Wheat allergies, Celiac Disease, and non-celiac gluten sensitivity are three different types of conditions that can affect your body, and all three of them are caused by eating wheat or gluten.
But how do you know which one you may have?
And perhaps most importantly, how do you know if you have any of them?
This is a tricky one. And to be honest, the only way to know for sure if you may be suffering from a legitimate gluten allergy (or any other type of condition) is to talk to your doctor.
But in the meantime, you can look at your symptoms and try to figure out what may be going wrong.
In fact, keeping a diet and symptom journal may even give you an advantage as your doctor tries to give you the most accurate diagnosis possible.
Let’s dive in and talk about it.
A Wheat Allergy
Wheat is one of the top 8 allergens in the United States. It’s basically an immune response to a protein present in wheat (one of which may be gluten).
For children, this is actually a fairly common allergy. But about 65% of children with wheat allergies outgrow it by the time they’re 12 years old.
Symptoms Of a Wheat Allergy:
- Nasal congestion
- Difficulty breathing
- Eye irritation
If you have a wheat allergy, symptoms can show up within a few minutes of eating the offending food. Or, they can begin up to two hours later.
A lot of people think that Celiac Disease is the same as a wheat allergy. But they’re actually different.
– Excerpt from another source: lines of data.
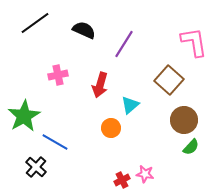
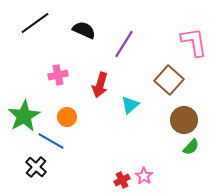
orange circle: moved 44 px left, 11 px up
blue line: moved 4 px left, 1 px up
pink star: moved 1 px left, 2 px down; rotated 24 degrees clockwise
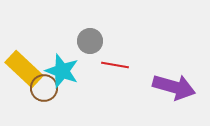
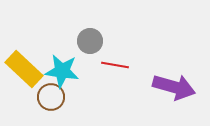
cyan star: rotated 12 degrees counterclockwise
brown circle: moved 7 px right, 9 px down
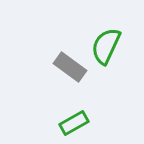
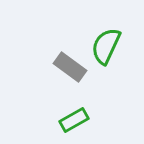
green rectangle: moved 3 px up
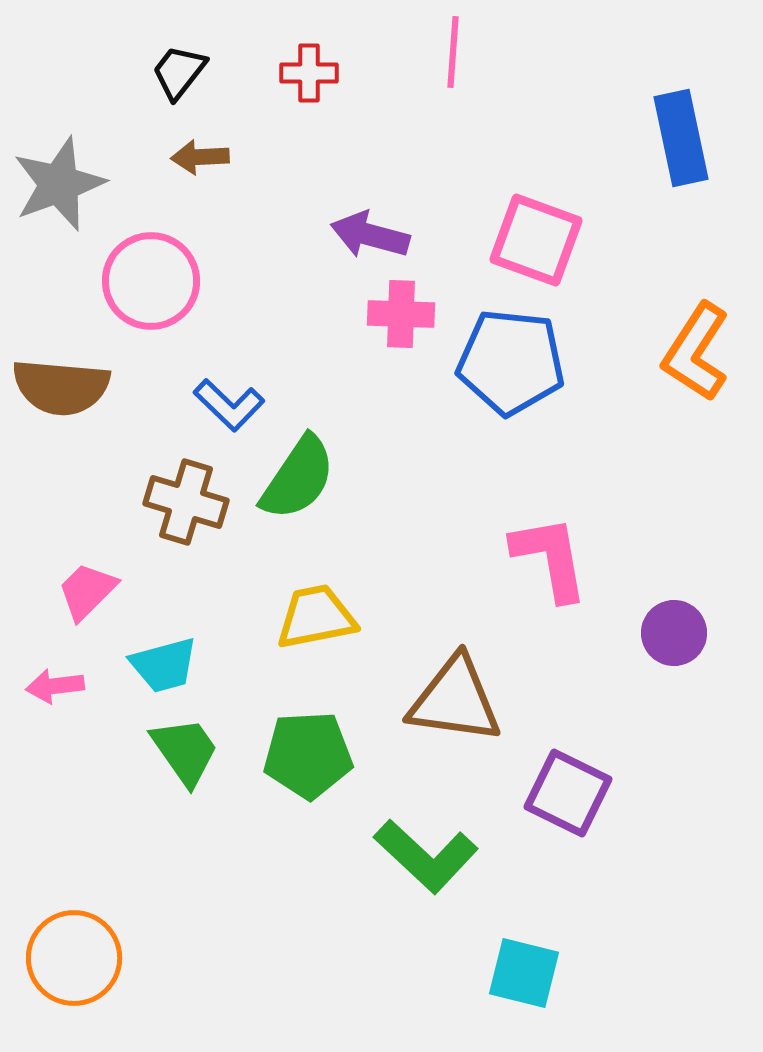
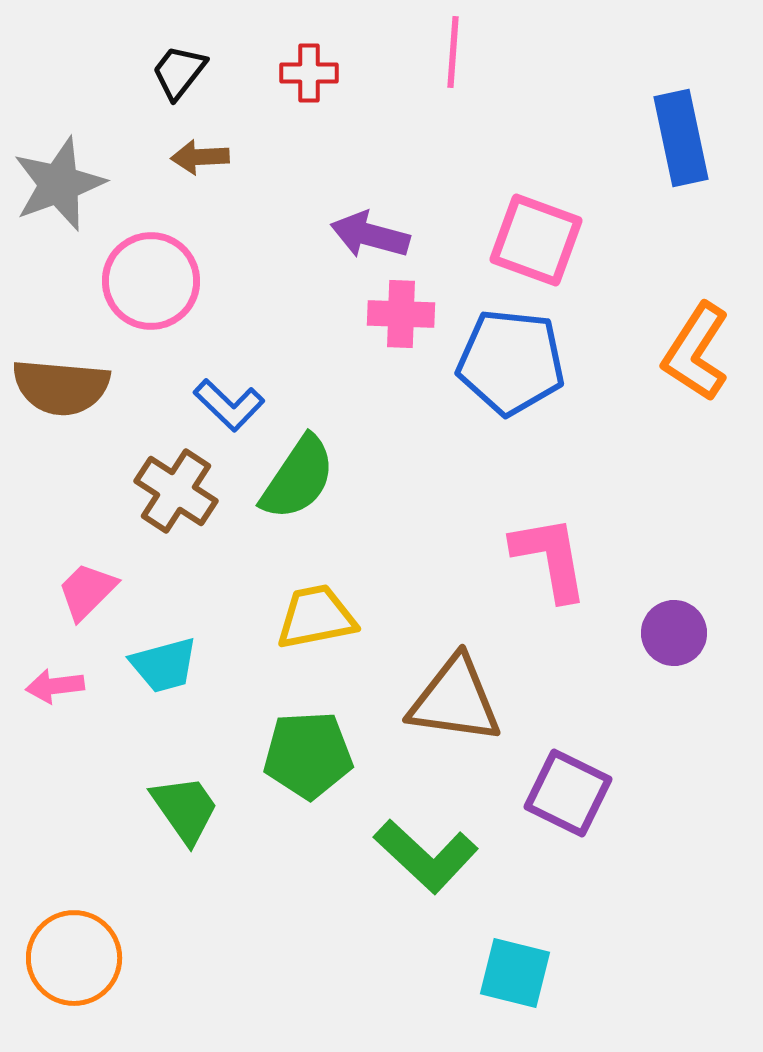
brown cross: moved 10 px left, 11 px up; rotated 16 degrees clockwise
green trapezoid: moved 58 px down
cyan square: moved 9 px left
Celiac Disease is actually an autoimmune disorder. It causes your body to respond in an abnormal fashion when gluten is introduced into your system.
Celiac disease can destroy your villi, which are vital parts of your small intestine. For this reason, it’s a very serious disease.
Symptoms Of Celiac Disease:
- Abdominal bloating
- Foul-smelling, pale stool
- Stomach pain
This disease can also lead to digestive problems, which can lead to a host of other symptoms, including:
- Tingling of the hands/feet
- Missed periods
- Canker sores
- Joint pain
Celiac Disease can be difficult to diagnose, because it’s easy to mistake for other problems.
Therefore, talking to your doctor about the issue, and being very specific when describing all of your symptoms, is important.
Non-Celiac Gluten Sensitivity
This condition, also known as NCGS, is a bit more mysterious.
Evidence of a gluten-related condition among those who don’t have Celiac Disease, who also aren’t allergic to wheat, is growing—but scientists aren’t sure what causes it.
Symptoms Of Non-Celiac Gluten Sensitivity:
- Brain fog
- Abdominal pain
When Should You See A Doctor For A Gluten Or Wheat Allergy?
If you think that you may be suffering from any one of these conditions, making an appointment with your doctor should be the first step.
Your doctor can help you to run tests to determine whether or not you may indeed be suffering from one of them, and can help you to determine which steps you should take next.
The biggest thing to remember with any of these conditions is that you need a doctor to help you.
Don’t try to treat yourself.
These conditions can be dangerous, and it’s important that you get the medical care you need so that you can take care of yourself to the best of your ability.